> Task brief
In the records below, find the line with "Passa al contenuto principale" and repeat exactly every line from it through the line with "Indien bij gerechtelijke". Pictures stay out.

◆ ◆ ◆ ◆ ◆ ◆ ◆

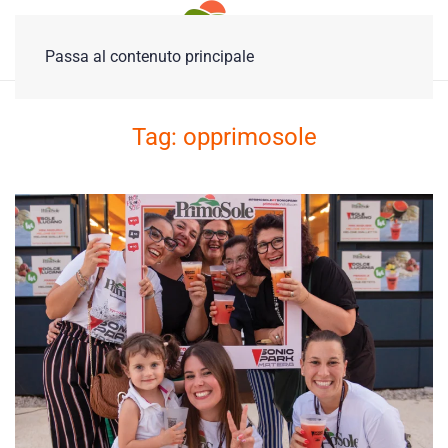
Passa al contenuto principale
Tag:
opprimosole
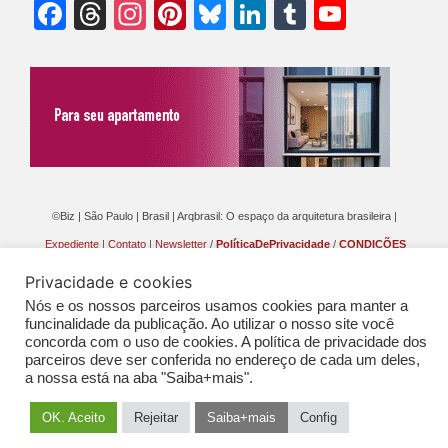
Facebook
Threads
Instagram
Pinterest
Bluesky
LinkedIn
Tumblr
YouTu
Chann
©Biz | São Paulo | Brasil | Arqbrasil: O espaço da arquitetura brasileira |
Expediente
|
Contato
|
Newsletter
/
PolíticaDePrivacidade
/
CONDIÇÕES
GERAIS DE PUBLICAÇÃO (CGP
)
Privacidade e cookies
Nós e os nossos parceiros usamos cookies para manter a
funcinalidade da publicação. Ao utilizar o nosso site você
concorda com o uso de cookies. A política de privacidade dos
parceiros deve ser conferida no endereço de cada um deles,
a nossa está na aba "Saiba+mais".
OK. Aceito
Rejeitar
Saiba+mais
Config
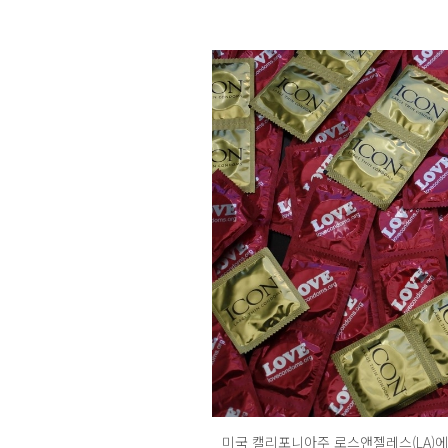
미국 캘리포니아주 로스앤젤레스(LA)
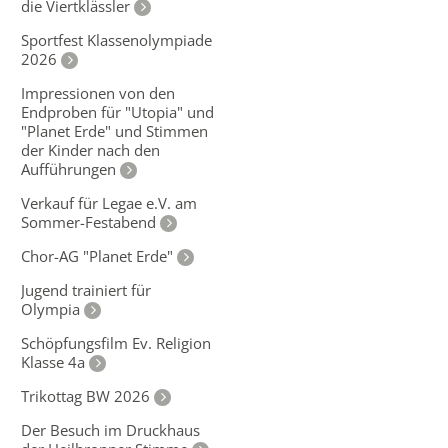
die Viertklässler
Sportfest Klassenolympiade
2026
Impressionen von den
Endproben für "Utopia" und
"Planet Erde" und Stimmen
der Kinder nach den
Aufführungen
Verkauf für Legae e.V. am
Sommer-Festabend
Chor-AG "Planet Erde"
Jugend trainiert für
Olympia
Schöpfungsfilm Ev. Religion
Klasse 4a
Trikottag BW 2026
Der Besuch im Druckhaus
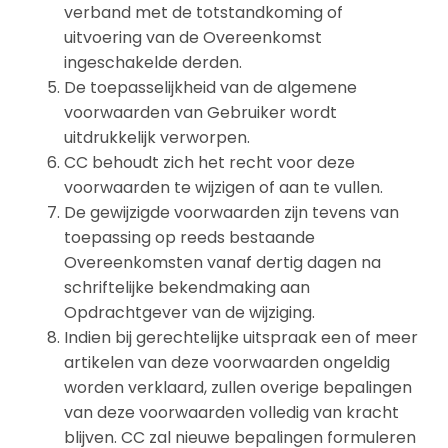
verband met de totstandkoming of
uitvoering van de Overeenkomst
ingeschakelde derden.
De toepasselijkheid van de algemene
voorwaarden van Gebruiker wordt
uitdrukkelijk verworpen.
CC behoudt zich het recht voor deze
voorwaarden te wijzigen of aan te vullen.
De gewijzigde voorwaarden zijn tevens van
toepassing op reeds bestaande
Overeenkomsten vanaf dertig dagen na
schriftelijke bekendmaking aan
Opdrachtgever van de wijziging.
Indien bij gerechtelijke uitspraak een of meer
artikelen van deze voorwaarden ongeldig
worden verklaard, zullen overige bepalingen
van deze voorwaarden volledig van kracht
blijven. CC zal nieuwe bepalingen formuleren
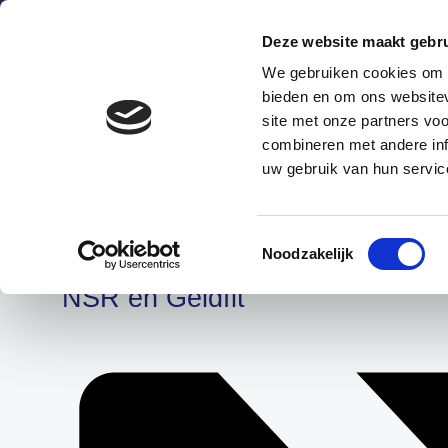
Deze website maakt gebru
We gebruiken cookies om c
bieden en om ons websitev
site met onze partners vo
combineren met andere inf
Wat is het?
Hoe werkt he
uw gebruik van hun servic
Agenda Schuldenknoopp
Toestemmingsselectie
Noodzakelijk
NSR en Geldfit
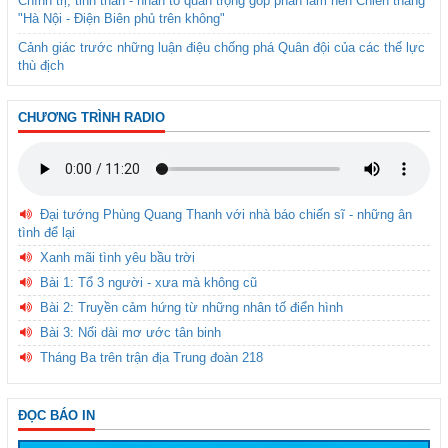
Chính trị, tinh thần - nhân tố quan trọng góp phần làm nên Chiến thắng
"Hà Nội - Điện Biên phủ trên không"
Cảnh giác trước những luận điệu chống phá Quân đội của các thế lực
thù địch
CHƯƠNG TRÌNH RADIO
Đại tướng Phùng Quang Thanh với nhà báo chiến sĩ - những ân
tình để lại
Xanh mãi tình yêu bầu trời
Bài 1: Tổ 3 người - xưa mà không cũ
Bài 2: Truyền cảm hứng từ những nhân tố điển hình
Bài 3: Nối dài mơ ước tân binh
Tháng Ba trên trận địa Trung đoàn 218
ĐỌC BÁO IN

◆ ◆ ◆ ◆ ◆ ◆ ◆

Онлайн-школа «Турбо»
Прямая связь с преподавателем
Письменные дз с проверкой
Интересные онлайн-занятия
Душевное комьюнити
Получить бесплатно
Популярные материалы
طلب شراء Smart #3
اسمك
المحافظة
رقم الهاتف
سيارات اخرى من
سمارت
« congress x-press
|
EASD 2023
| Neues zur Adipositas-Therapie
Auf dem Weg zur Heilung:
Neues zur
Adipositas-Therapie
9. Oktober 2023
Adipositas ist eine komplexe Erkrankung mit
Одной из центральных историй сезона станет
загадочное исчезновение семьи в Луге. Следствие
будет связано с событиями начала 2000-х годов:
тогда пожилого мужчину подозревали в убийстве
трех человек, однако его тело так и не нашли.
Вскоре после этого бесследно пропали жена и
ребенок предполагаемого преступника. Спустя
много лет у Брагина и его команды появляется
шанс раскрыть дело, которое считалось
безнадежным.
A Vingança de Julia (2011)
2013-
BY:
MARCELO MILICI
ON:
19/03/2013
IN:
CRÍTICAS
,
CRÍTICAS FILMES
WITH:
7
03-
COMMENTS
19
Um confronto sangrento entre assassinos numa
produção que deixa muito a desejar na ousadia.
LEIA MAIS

◆ ◆ ◆ ◆ ◆ ◆ ◆

> Your response
Passa al contenuto principale
Tag:
opprimosole
Facebook
Threads
Instagram
Pinterest
Bluesky
LinkedIn
Tumblr
YouTu
Chann
©Biz | São Paulo | Brasil | Arqbrasil: O espaço da arquitetura brasileira |
Expediente
|
Contato
|
Newsletter
/
PolíticaDePrivacidade
/
CONDIÇÕES
GERAIS DE PUBLICAÇÃO (CGP
)
Privacidade e cookies
Nós e os nossos parceiros usamos cookies para manter a
funcinalidade da publicação. Ao utilizar o nosso site você
concorda com o uso de cookies. A política de privacidade dos
parceiros deve ser conferida no endereço de cada um deles,
a nossa está na aba "Saiba+mais".
OK. Aceito
Rejeitar
Saiba+mais
Config
미국 캘리포니아주 로스앤젤레스(LA)
die Viertklässler
Sportfest Klassenolympiade
2026
Impressionen von den
Endproben für "Utopia" und
"Planet Erde" und Stimmen
der Kinder nach den
Aufführungen
Verkauf für Legae e.V. am
Sommer-Festabend
Chor-AG "Planet Erde"
Jugend trainiert für
Olympia
Schöpfungsfilm Ev. Religion
Klasse 4a
Trikottag BW 2026
Der Besuch im Druckhaus
verband met de totstandkoming of
uitvoering van de Overeenkomst
ingeschakelde derden.
De toepasselijkheid van de algemene
voorwaarden van Gebruiker wordt
uitdrukkelijk verworpen.
CC behoudt zich het recht voor deze
voorwaarden te wijzigen of aan te vullen.
De gewijzigde voorwaarden zijn tevens van
toepassing op reeds bestaande
Overeenkomsten vanaf dertig dagen na
schriftelijke bekendmaking aan
Opdrachtgever van de wijziging.
Indien bij gerechtelijke uitspraak een of meer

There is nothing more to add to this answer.